No Chinaman must figure in the story. Huh? When I first read this, I winced at the  racist terminology and had no idea what was meant. Digging deeper,  I discovered that in the 1930s a lot of pulpy mysteries featured characters of Chinese descent. In other words, this is a warning to steer clear of cliches, which is always good advice. I just wish it had been expressed better.

No accident must ever help the detective, nor must he ever have an unaccountable intuition which proves to be right. This depends upon how  you define intuition. A gut feeling or sudden insight is valid only when the insight is based on information that the sleuth has gathered. 

 The detective must not light on any clues which are not instantly produced for the inspection of the reader. In other words, play fair with your readers, or else you won't have them for very long! In the opening chapter of Death at China Rose, I slipped in a little fact that virtually identifies the killer. Of course neither my sleuth nor the reader has the context to use that information at that early date--sneaky, but fair.

Twin brothers, and doubles generally, must not appear unless we have been duly prepared for them. I've always found the twin thing boring and done to death, though a recent episode of Endeavour which involved  twins kept my interest. My advice: if a writer wants to go there, be careful--be very careful.

So, are the rules still viable? Before I get to my final verdict, here's  a quick cautionary tale. 

When I attended the University of Florida, postmodernism was the big thing. In one of my classes the professor instructed us to write an paper without any rules.
Elvis Presley, rocking his moneymaker in jail
I took him at his word and constructed a frenetic paper that incorporated everything from Derrida to Moby Dick to Elvis's phallus. (Trust me, you don't want to know.)

Writing the paper was a liberating experience. I jumped from topic to topic in a steam of consciousness that would have done Joyce proud. It was fun and I even got an A!

A year of so after the fact, I was going through some old papers and came across my forgotten masterpiece. A sappy smile on my face, I started reading. Pretty soon, my smile twisted into a grimace. The damn essay made no sense. It was just a bunch of random thoughts tied together with string and spit, signifying nothing. (Sorry, Elvis.)

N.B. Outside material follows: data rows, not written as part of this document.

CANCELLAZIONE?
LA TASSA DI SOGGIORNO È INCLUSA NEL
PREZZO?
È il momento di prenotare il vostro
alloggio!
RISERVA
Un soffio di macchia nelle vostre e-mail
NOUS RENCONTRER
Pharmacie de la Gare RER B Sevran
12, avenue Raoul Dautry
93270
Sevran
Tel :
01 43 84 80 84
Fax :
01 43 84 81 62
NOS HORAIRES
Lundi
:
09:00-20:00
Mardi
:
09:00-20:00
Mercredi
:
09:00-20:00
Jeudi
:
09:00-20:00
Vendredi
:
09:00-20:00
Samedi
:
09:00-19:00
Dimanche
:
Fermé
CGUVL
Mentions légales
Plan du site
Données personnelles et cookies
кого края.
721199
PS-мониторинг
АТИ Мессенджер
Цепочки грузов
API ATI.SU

The fact is that rules exist for a reason. If you're going to break them, you too need a reason--a good one

My rule is that rules are useful, unless they're not!

4 comments:

Sandy Parks said...

Fun post. I had to laugh at some of the"rules" as I'm sure I've broken several. Even have a Chinese secondary character who assists the crime solver in a 1790s mystery, although he is highly educated and of the ruling class.

jean harrington said...

Uh-oh, no twins. Too late! I agree with Sandy; this was a fun read. Interesting that Knox was a Catholic priest.

Anne Marie Becker said...

Fabulous post! Love these "rules" to live by. But no jiggery-pokery? Not sure what that means, but it made me laugh. :D

Elise Warner said...

Enjoyed the post. Now have a big smile on my face. Bet we all have a different meaning for jiggery-pokery.